Personally, I prefer to keep stack sizes and stack-frame sizes small anyway and do all variable-sized allocations on the heap. In part, this is a legacy of working on some types of embedded system and with code which uses very large numbers of threads, but it does make protecting against stack overflow attacks much simpler; the OS can reliably trap them and all the attacker has then is a denial-of-service (annoying, but rarely fatal). I don't know whether this is a solution for all programmers.


[1] Typical page sizes: 4kB on 32-bit systems, 16kB on 64-bit systems. Check your system documentation for what it is in your environment.

王权女流氓 2024-10-07 17:11:58

大多数系统(如 Windows)在堆栈溢出时退出。我认为您可能不会在这里看到安全问题。至少,不是特权提升安全问题。您可能会遇到一些拒绝服务问题。

Most systems (like Windows) exit when the stack is overflowed. I don't think you are likely to see a security issue here. At least, not an elevation of privilege security issue. You could get some denial of service issues.

神妖 2024-10-07 17:11:58

没有普遍正确的答案......在某些系统上,堆栈可能会向下或向上增长以覆盖程序使用的其他内存(或另一个程序或操作系统),但在任何设计良好、具有模糊安全意识的操作系统(Linux ,任何常见的 UNIX 变体,甚至 Windows)都不会有权限升级的可能性。在某些系统上,禁用堆栈大小检查时,地址空间可能会接近或超过可用虚拟内存大小,从而使内存耗尽对整个机器产生负面影响,甚至导致整个机器瘫痪,而不仅仅是进程,但在良好的操作系统上,默认情况下会有一个对此进行限制(例如 Linux 的 limit / ulimit 命令)。

值得一提的是,使用计数器来设置任意但慷慨的递归深度限制通常也很容易:如果是单线程,您可以使用静态局部变量,或者使用最终参数(如果您的语言允许,则可以方便地默认为 0,否则有外部调用者第一次提供 0)。

There is no universally correct answer... on some system the stack might grow down or up to overwrite other memory that the program's using (or another program, or the OS), but on any well designed, vaguely security-conscious OS (Linux, any common UNIX variant, even Windows) there will be no rights escalation potential. On some systems, with stack size checks disabled, the address space might approach or exceed the free virtual memory size, allowing memory exhaustion to negatively affect or even bring down the entire machine rather than just the process, but on good OSes by default there's a limit on that (e.g. Linux's limit / ulimit commands).

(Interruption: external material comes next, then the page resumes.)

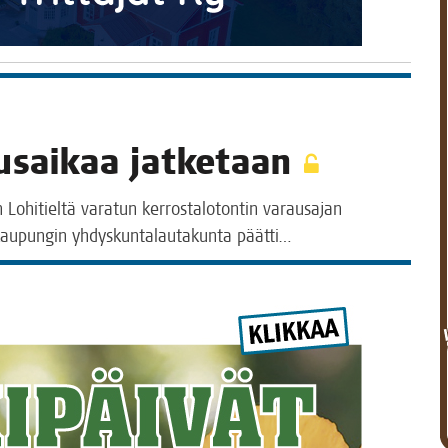
rausai­kaa jatketaan
ohi­tiel­tä vara­tun ker­ros­ta­lo­ton­tin varausa­jan
u­pun­gin yhdys­kun­ta­lau­ta­kun­ta päätti…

Worth mentioning that it's typically pretty easy to use a counter to put an arbitrary but generous limit of recursive depth too: you can use a static local variable if single-threaded, or a final parameter (conveniently defaulted to 0 if your language allows it, else have an outer caller provide 0 the first time).

手心的温暖 2024-10-07 17:11:58

是的。有一些算法可以避免递归。例如,在算术表达式中,反向波兰表示法使您能够避免递归。背后的主要思想是改变原来的表达方式。可能有一些算法也可以帮助您。

堆栈溢出的另一个问题是,如果错误处理不当,可能会导致任何问题。以 Java 为例 StackOverflowError 是一个错误,如果有人捕获 Throwable,这是一个常见的错误。因此,错误处理是堆栈溢出时的关键问题。

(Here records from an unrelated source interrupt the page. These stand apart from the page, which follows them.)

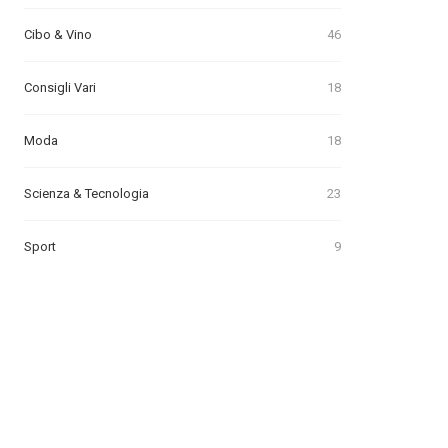
Cibo & Vino
46
Consigli Vari
18
Moda
18
Scienza & Tecnologia
23
Sport
9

Yes it is. There are algorithms to avoid recursiveness. For example in case arithmetic expressions the reverse polish notation enable you to avoid recursiveness. The main idea behind is to alter the original expression. There could be some algorythm that can help you as well.

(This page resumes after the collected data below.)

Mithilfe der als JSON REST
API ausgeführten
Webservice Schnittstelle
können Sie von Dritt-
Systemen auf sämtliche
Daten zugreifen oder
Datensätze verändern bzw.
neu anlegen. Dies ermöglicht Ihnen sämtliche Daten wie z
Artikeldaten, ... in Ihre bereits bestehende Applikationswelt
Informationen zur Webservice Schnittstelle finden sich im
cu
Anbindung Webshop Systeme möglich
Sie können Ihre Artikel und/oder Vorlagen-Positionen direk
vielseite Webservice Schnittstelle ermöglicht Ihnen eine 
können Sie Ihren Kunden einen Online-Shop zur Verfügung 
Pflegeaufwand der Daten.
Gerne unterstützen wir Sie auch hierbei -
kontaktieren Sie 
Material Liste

One other problem with stack overflow, that if error handling is not appropiate, it can cause anything. To explain it for example in Java StackOverflowError is an error, and it is caught if someone catches Throwable, which is a common mistake. So error handling is a key question in case of stack overflow.

想你的星星会说话 2024-10-07 17:11:58

是的。可用性是安全性的一个重要方面,但常常被忽视。

不要掉进那个坑里。

编辑

作为现代操作系统中对安全意识知之甚少的一个例子,请看一下一个相对新发现的 漏洞,尚未有人完全修补。还有无数其他特权升级漏洞的例子,操作系统开发人员将其视为拒绝服务攻击。

Yes, it is. Availability is an important aspect of security, that is mostly overlooked.

Don't fall into that pit.

edit

As an example of poorly understood security-consciousness in modern OSs, take a look at a relatively newly discovered vulnerability that nobody yet patched completely. There are countless other examples of privilege escalation vulnerabilities that OS developers have written off as denial of service attacks.